START Records supplied

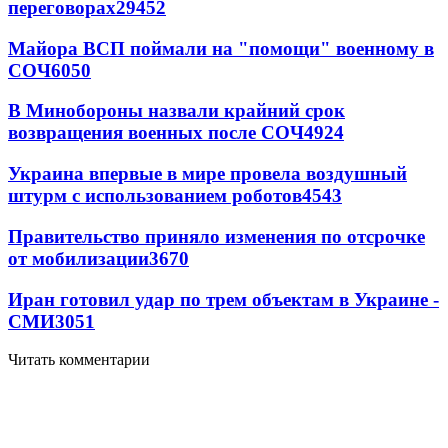
переговорах
29452
Майора ВСП поймали на "помощи" военному в
СОЧ
6050
В Минобороны назвали крайний срок
возвращения военных после СОЧ
4924
Украина впервые в мире провела воздушный
штурм с использованием роботов
4543
Правительство приняло изменения по отсрочке
от мобилизации
3670
Иран готовил удар по трем объектам в Украине -
СМИ
3051
Читать комментарии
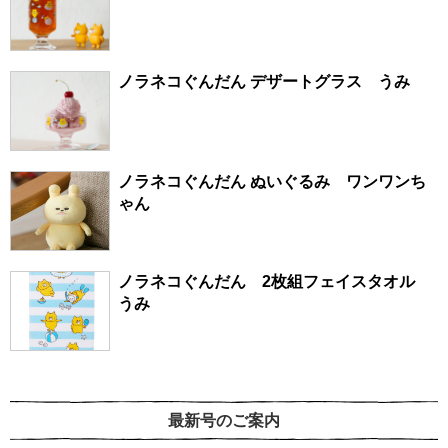
ノラネコぐんだん デザートグラス うみ
ノラネコぐんだん ぬいぐるみ ワンワンち
ゃん
ノラネコぐんだん 2枚組フェイスタオル
うみ
最新号のご案内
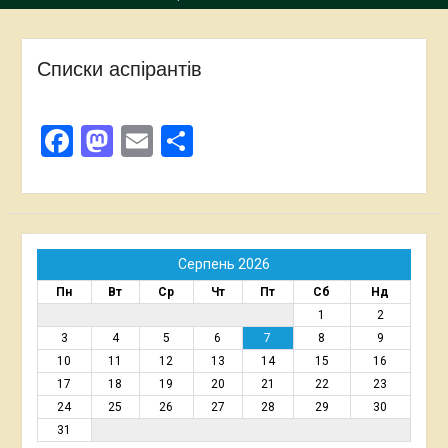
Списки аспірантів
Facebook
Mastodon
Email
Поділитися
Серпень 2026
Пн
Вт
Ср
Чт
Пт
Сб
Нд
1
2
3
4
5
6
7
8
9
10
11
12
13
14
15
16
17
18
19
20
21
22
23
24
25
26
27
28
29
30
31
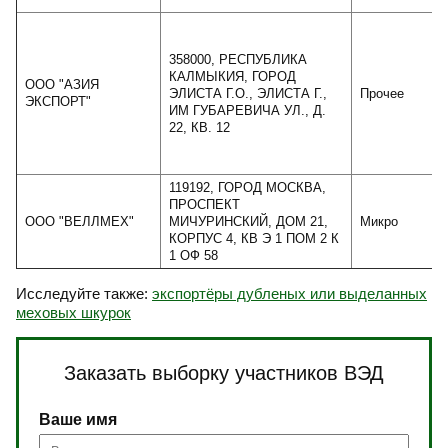
358000, РЕСПУБЛИКА
КАЛМЫКИЯ, ГОРОД
ООО "АЗИЯ
ЭЛИСТА Г.О., ЭЛИСТА Г.,
Прочее
ЭКСПОРТ"
ИМ ГУБАРЕВИЧА УЛ., Д.
22, КВ. 12
119192, ГОРОД МОСКВА,
ПРОСПЕКТ
ООО "ВЕЛЛМЕХ"
МИЧУРИНСКИЙ, ДОМ 21,
Микро
КОРПУС 4, КВ Э 1 ПОМ 2 К
1 ОФ 58
Исследуйте также:
экспортёры дубленых или выделанных
меховых шкурок
Заказать выборку участников ВЭД
Ваше имя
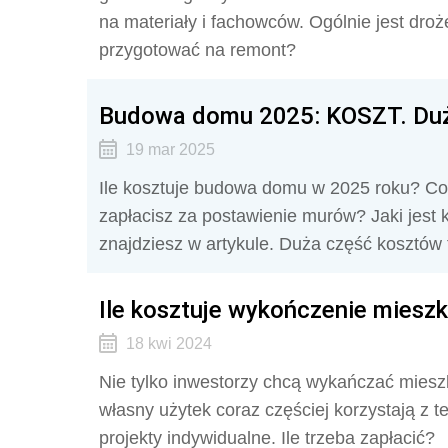
na materiały i fachowców. Ogólnie jest droż
przygotować na remont?
Budowa domu 2025: KOSZT. Duż
19 mar 2025
Ile kosztuje budowa domu w 2025 roku? Co 
zapłacisz za postawienie murów? Jaki jest k
znajdziesz w artykule. Duża część kosztów 
Ile kosztuje wykończenie miesz
18 kwi 2024
Nie tylko inwestorzy chcą wykańczać miesz
własny użytek coraz częściej korzystają z t
projekty indywidualne. Ile trzeba zapłacić?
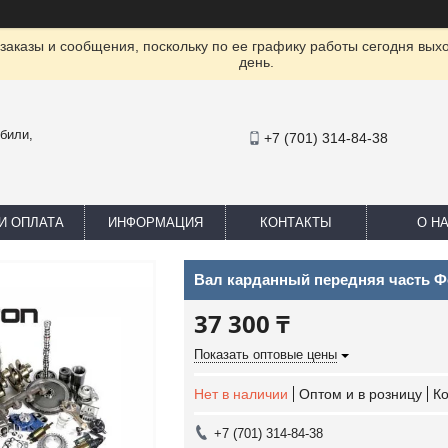
заказы и сообщения, поскольку по ее графику работы сегодня вых
день.
били,
+7 (701) 314-84-38
И ОПЛАТА
ИНФОРМАЦИЯ
КОНТАКТЫ
О Н
Вал карданный передняя часть Ф
37 300 ₸
Показать оптовые цены
Нет в наличии
Оптом и в розницу
К
+7 (701) 314-84-38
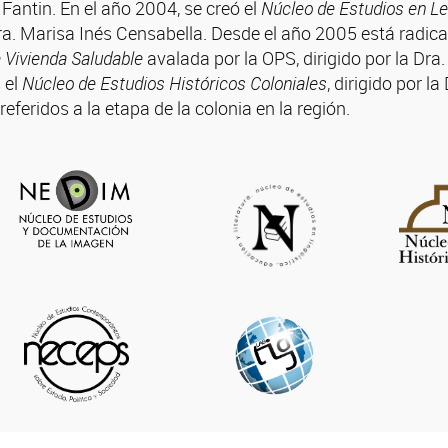
Fantin. En el año 2004, se creó el
Núcleo de Estudios en L
Dra. Marisa Inés Censabella. Desde el año 2005 está radica
 Vivienda Saludable
avalada por la OPS, dirigido por la Dr
 el
Núcleo de Estudios Históricos Coloniales
, dirigido por 
referidos a la etapa de la colonia en la región.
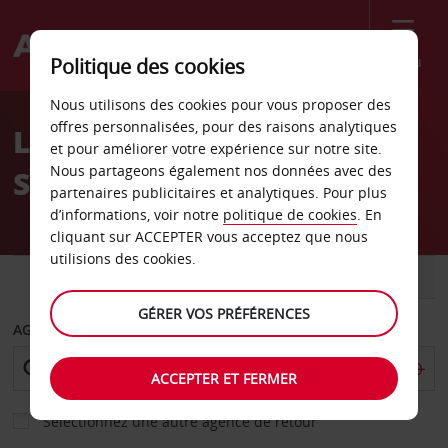
Menu
Politique des cookies
Welcome
Nous utilisons des cookies pour vous proposer des
to
offres personnalisées, pour des raisons analytiques
Location de voiture
Avis
et pour améliorer votre expérience sur notre site.
Nous partageons également nos données avec des
Sunwing Hôtel Ierapetra
partenaires publicitaires et analytiques. Pour plus
d’informations, voir notre
politique de cookies
. En
cliquant sur ACCEPTER vous acceptez que nous
utilisions des cookies.
VOITURE
UTILITAIRE
GÉRER VOS PRÉFÉRENCES
AGENCE DE DÉPART
ACCEPTER ET FERMER
Sélectionnez une autre agence de retour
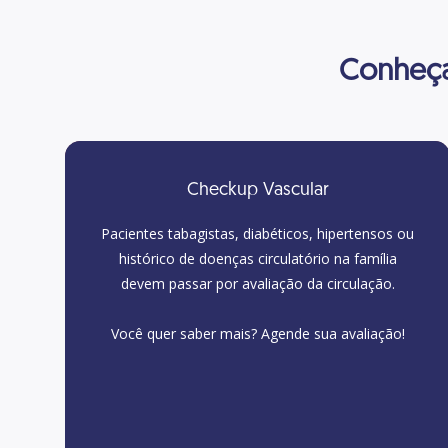
Conheça
Checkup Vascular
Pacientes tabagistas, diabéticos, hipertensos ou
histórico de doenças circulatório na família
devem passar por avaliação da circulação.
Você quer saber mais? Agende sua avaliação!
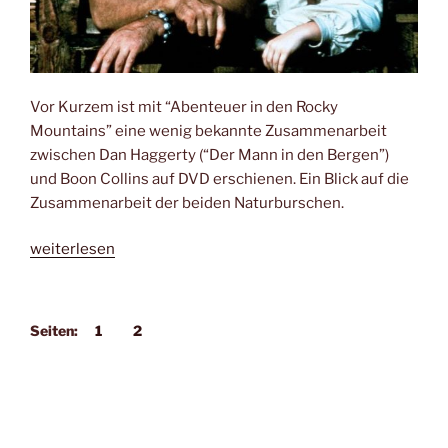
Vor Kurzem ist mit “Abenteuer in den Rocky
Mountains” eine wenig bekannte Zusammenarbeit
zwischen Dan Haggerty (“Der Mann in den Bergen”)
und Boon Collins auf DVD erschienen. Ein Blick auf die
Zusammenarbeit der beiden Naturburschen.
„Kontrapunkt:
weiterlesen
Unterwegs
in
der
Seiten:
1
2
Wildnis“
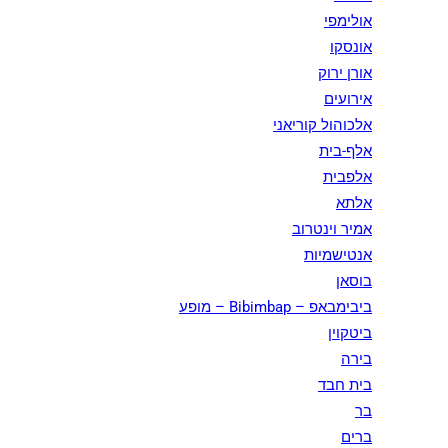
אולימפי
אונסקו
אורן ירוק
אירועים
אלכוהול קוריאני
אלף-בית
אלפבית
אלתא
אמיר וינטרוב
אנטישמיות
בוסאן
ביבימבאפ – Bibimbap – מופע
ביטקוין
בירה
בית חבד
בר
ברים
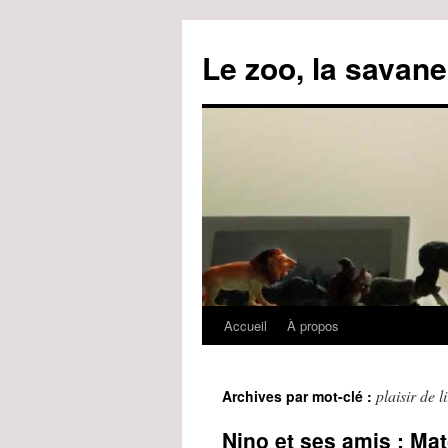
Le zoo, la savane
Accueil
À propos
Aller
au
plaisir de l
Archives par mot-clé :
contenu
Nino et ses amis : Mat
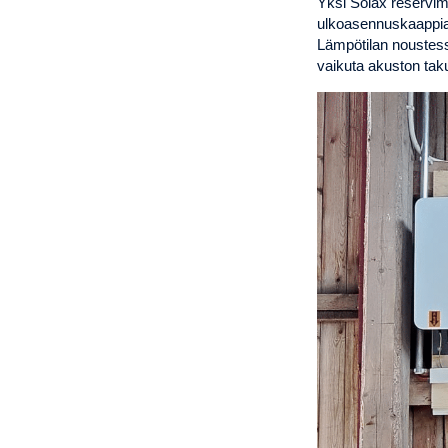
Yksi Solax reservima
ulkoasennuskaappia.
Lämpötilan noustess
vaikuta akuston taku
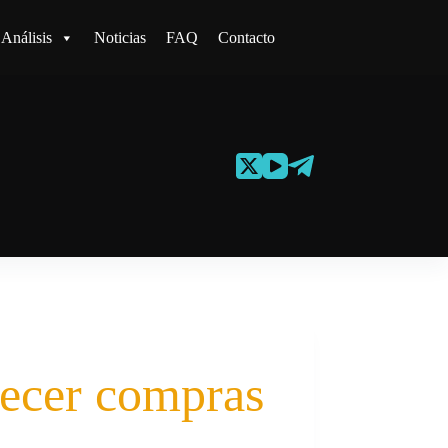
Análisis
Noticias
FAQ
Contacto
recer compras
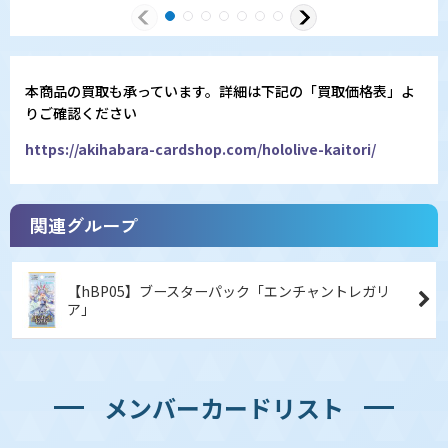
本商品の買取も承っています。詳細は下記の「買取価格表」よ
りご確認ください
https://akihabara-cardshop.com/hololive-kaitori/
関連グループ
【hBP05】ブースターパック「エンチャントレガリ
ア」
メンバーカードリスト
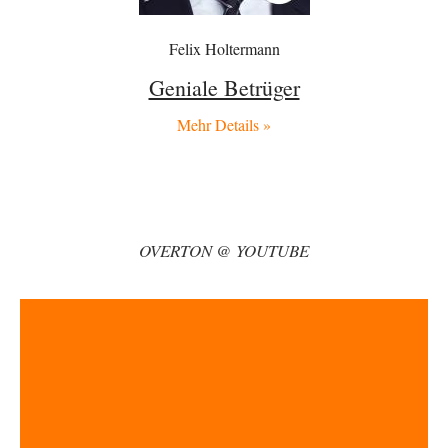
Otmars
vor 5 Stunden zu:
Selenskijs Rückhalt in der Bevölkerung schrumpft
26
Felix Holtermann
Das hat die EU in Rumänien, in Ungarn, in Modawien in Georgien und
Armenien auch…
Geniale Betrüger
DIRTY OPERATING SYSTEM
vor 8 Stunden zu:
Mehr Details »
Die Macht der KI-Besitzer
18
@Theo Noestonto: Ich würde in der Tat nicht mehr ausschließen, dass
eine KI in der…
BR
vor 8 Stunden zu:
Territoriale Neuordnung der Ukraine?
44
@SignorRossi Danke für die Klarstellung. Folgenden habe ich jetzt dazu
OVERTON @ YOUTUBE
gefunden: ✍️ **Meine Forderung.** Ich…
Jasmina
vor 9 Stunden zu:
Alarm: Witwen- und Witwerrente sind in Gefahr!
19
Nun, das ist die falsche Vorgehensweise denn wo soll denn dann der
"Aufwuchs" für die…
Simon
vor 10 Stunden zu:
Der Bremische Kirchentag liebt die Bombe nicht!
24
Die Atombombe braucht nur, wer an den zerstörerischen, geostrategischen
Machtspielen im globalen Raum beteiligt sein…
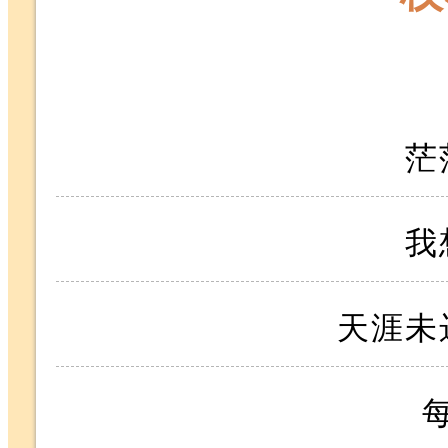
茫
我
天涯未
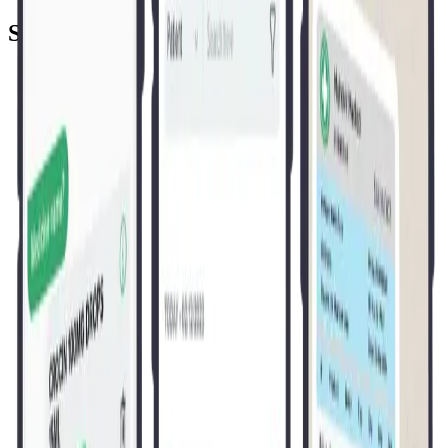
Saarthi App
স্মার্টফোনে পূর্ণ বিলিং
ইনভয়েস তৈরি, স্টক ম্যানেজ ও রসিদ পাঠান — সব Saarthi অ্যাপ থেকে।
বারকোড স্ক্যানার হিসেবে ফোন ক্যামেরা
ডেডিকেটেড স্ক্যানার দরকার নেই — ফোন ক্যামেরা বারকোড ও QR কোড পড়ে।
চ্যাট-স্টাইল বিলিং ইন্টারফেস
বার্তা পাঠানোর মতো স্বজ্ঞাত — কর্মীরা মিনিটে শিখে নেয়।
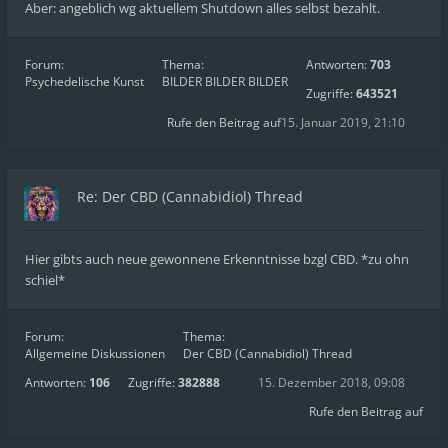
Aber: angeblich wg aktuellem Shutdown alles selbst bezahlt.
Forum:
Thema:
Antworten:
703
Psychedelische Kunst
BILDER BILDER BILDER
Zugriffe:
643521
Rufe den Beitrag auf
15. Januar 2019, 21:10
Re: Der CBD (Cannabidiol) Thread
Hier gibts auch neue gewonnene Erkenntnisse bzgl CBD. *zu ohn
schiel*
Forum:
Thema:
Allgemeine Diskussionen
Der CBD (Cannabidiol) Thread
Antworten:
106
Zugriffe:
382888
15. Dezember 2018, 09:08
Rufe den Beitrag auf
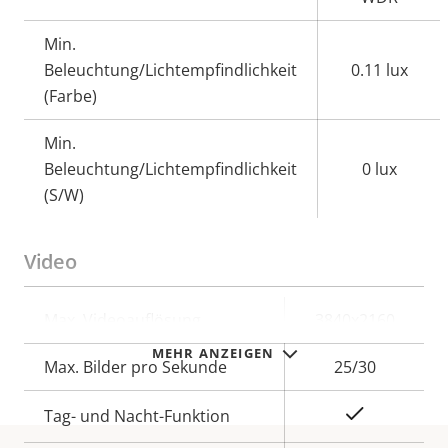
Min.
Beleuchtung/Lichtempfindlichkeit
0.11 lux
(Farbe)
Min.
Beleuchtung/Lichtempfindlichkeit
0 lux
(S/W)
Video
Eigentumsbeschreibung
Max. Videoauflösung
Eigentumswert
3840x2160
MEHR ANZEIGEN
Max. Bilder pro Sekunde
25/30
Ja
Tag- und Nacht-Funktion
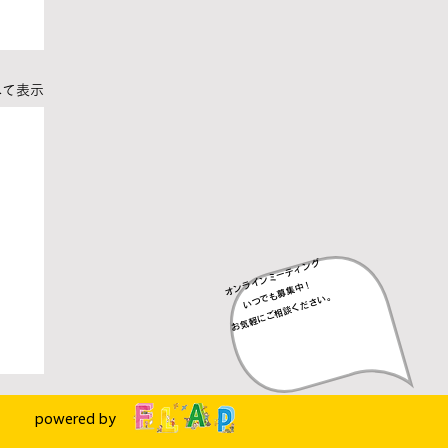
べて表示
オンラインミーティング
​いつでも募集中！
​お気軽にご相談ください。
powered by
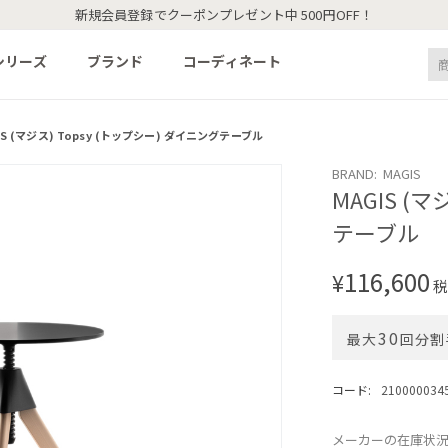
新規会員登録でクーポンプレゼント中 500円OFF！
シリーズ
ブランド
コーディネート
IS (マジス) Topsy (トップシー) ダイニングテーブル
BRAND: MAGIS
MAGIS (
テーブル
116,600
¥
税
30
最大
回分割
コード:
210000034
メーカーの在庫状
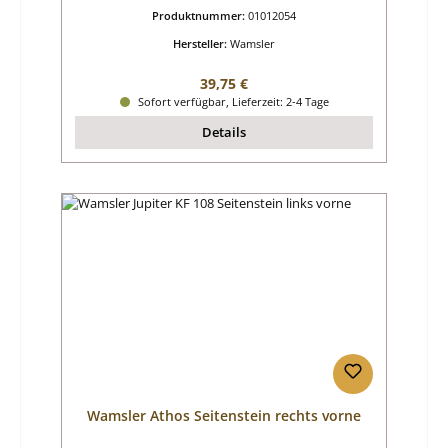
Produktnummer:
01012054
Hersteller:
Wamsler
Regulärer Preis:
39,75 €
Sofort verfügbar, Lieferzeit: 2-4 Tage
Details
Wamsler Athos Seitenstein rechts vorne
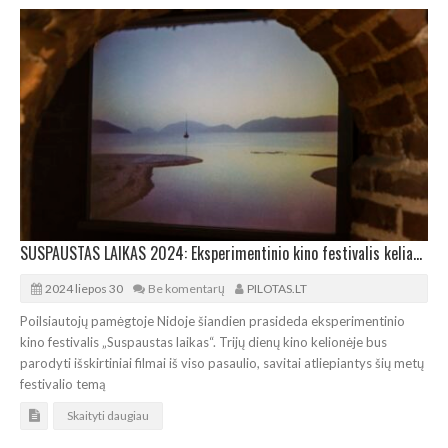
SUSPAUSTAS LAIKAS 2024: Eksperimentinio kino festivalis keliasi į Nidą
2024 liepos 30
Be komentarų
PILOTAS.LT
Poilsiautojų pamėgtoje Nidoje šiandien prasideda eksperimentinio
kino festivalis „Suspaustas laikas“. Trijų dienų kino kelionėje bus
parodyti išskirtiniai filmai iš viso pasaulio, savitai atliepiantys šių metų
festivalio temą
Skaityti daugiau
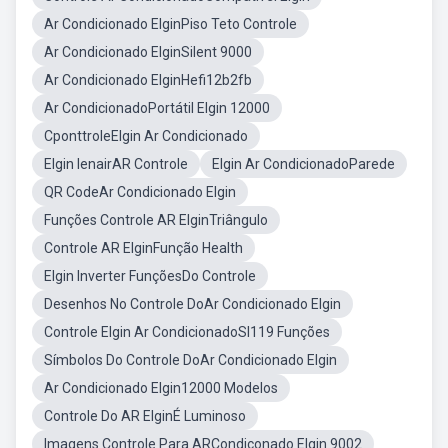
Ar Condicionado ElginPiso Teto Controle
Ar Condicionado ElginSilent 9000
Ar Condicionado ElginHefi12b2fb
Ar CondicionadoPortátil Elgin 12000
CponttroleElgin Ar Condicionado
Elgin IenairAR Controle
Elgin Ar CondicionadoParede
QR CodeAr Condicionado Elgin
Funções Controle AR ElginTriângulo
Controle AR ElginFunção Health
Elgin Inverter FunçõesDo Controle
Desenhos No Controle DoAr Condicionado Elgin
Controle Elgin Ar CondicionadoSl119 Funções
Símbolos Do Controle DoAr Condicionado Elgin
Ar Condicionado Elgin12000 Modelos
Controle Do AR ElginÉ Luminoso
Imagens Controle Para ARCondiconado Elgin 9002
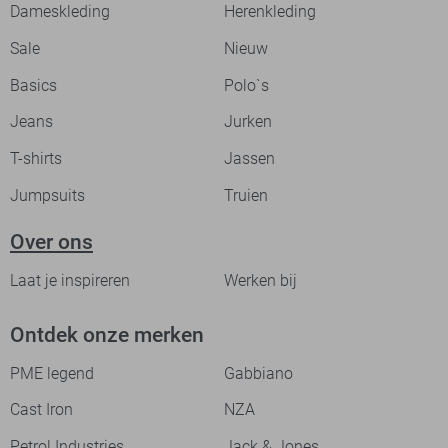
Dameskleding
Herenkleding
Sale
Nieuw
Basics
Polo`s
Jeans
Jurken
T-shirts
Jassen
Jumpsuits
Truien
Over ons
Laat je inspireren
Werken bij
Ontdek onze merken
PME legend
Gabbiano
Cast Iron
NZA
Petrol Industries
Jack & Jones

END Records supplied

* **Task goal**
The expected output is every line of the records in which the string "domu" appears.

* **Exercise response**
Budowa domu 2025: KOSZT. Duż
Ile kosztuje budowa domu w 2025 roku? Co 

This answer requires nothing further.